> _Prompt_
Set down the data again exactly. Pictures are not part of the copy.

> _Source material_
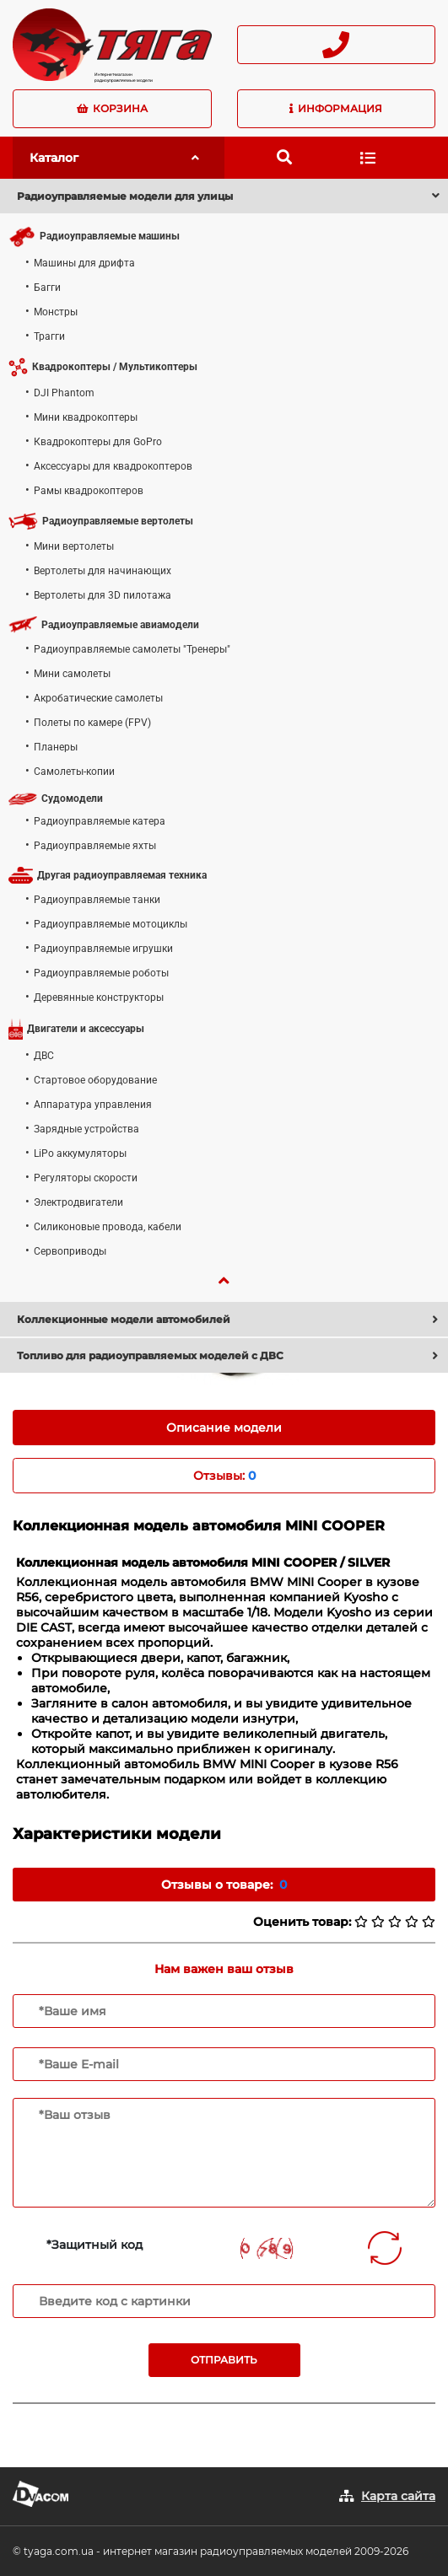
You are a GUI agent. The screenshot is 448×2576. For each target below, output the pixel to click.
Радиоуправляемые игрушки (103, 949)
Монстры (56, 312)
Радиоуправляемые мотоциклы (110, 924)
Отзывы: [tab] (224, 1475)
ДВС (44, 1056)
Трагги (49, 336)
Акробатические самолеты (98, 698)
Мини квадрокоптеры (86, 417)
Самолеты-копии (74, 771)
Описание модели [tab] (224, 1427)
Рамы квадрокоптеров (88, 491)
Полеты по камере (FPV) (92, 723)
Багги (47, 287)
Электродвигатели (78, 1202)
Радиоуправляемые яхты (95, 846)
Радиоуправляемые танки (97, 900)
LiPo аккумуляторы (80, 1153)
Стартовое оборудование (95, 1080)
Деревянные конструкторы (99, 997)
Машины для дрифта (84, 263)
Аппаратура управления (93, 1105)
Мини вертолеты (74, 546)
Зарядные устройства (86, 1129)
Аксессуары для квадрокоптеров (113, 466)
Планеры (56, 747)
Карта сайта (398, 2495)
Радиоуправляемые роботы (101, 973)
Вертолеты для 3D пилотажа (102, 595)
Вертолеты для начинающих (102, 571)
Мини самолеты (72, 674)
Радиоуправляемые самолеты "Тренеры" (132, 649)
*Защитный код (94, 2244)
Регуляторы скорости (86, 1178)
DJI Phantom (64, 393)
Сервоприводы (70, 1251)
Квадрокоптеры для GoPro (98, 442)
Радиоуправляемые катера (99, 821)
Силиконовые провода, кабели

> _Exercise result_
You are a GUI agent. The screenshot is 448×2576. For each target below, output the pixel to click.
Радиоуправляемые игрушки (103, 949)
Монстры (56, 312)
Радиоуправляемые мотоциклы (110, 924)
Отзывы: [tab] (224, 1475)
ДВС (44, 1056)
Трагги (49, 336)
Акробатические самолеты (98, 698)
Мини квадрокоптеры (86, 417)
Самолеты-копии (74, 771)
Описание модели [tab] (224, 1427)
Рамы квадрокоптеров (88, 491)
Полеты по камере (FPV) (92, 723)
Багги (47, 287)
Электродвигатели (78, 1202)
Радиоуправляемые яхты (95, 846)
Радиоуправляемые танки (97, 900)
LiPo аккумуляторы (80, 1153)
Стартовое оборудование (95, 1080)
Деревянные конструкторы (99, 997)
Машины для дрифта (84, 263)
Аппаратура управления (93, 1105)
Мини вертолеты (74, 546)
Зарядные устройства (86, 1129)
Аксессуары для квадрокоптеров (113, 466)
Планеры (56, 747)
Карта сайта (398, 2495)
Радиоуправляемые роботы (101, 973)
Вертолеты для 3D пилотажа (102, 595)
Вертолеты для начинающих (102, 571)
Мини самолеты (72, 674)
Радиоуправляемые самолеты "Тренеры" (132, 649)
*Защитный код (94, 2244)
Регуляторы скорости (86, 1178)
DJI Phantom (64, 393)
Сервоприводы (70, 1251)
Квадрокоптеры для GoPro (98, 442)
Радиоуправляемые катера (99, 821)
Силиконовые провода, кабели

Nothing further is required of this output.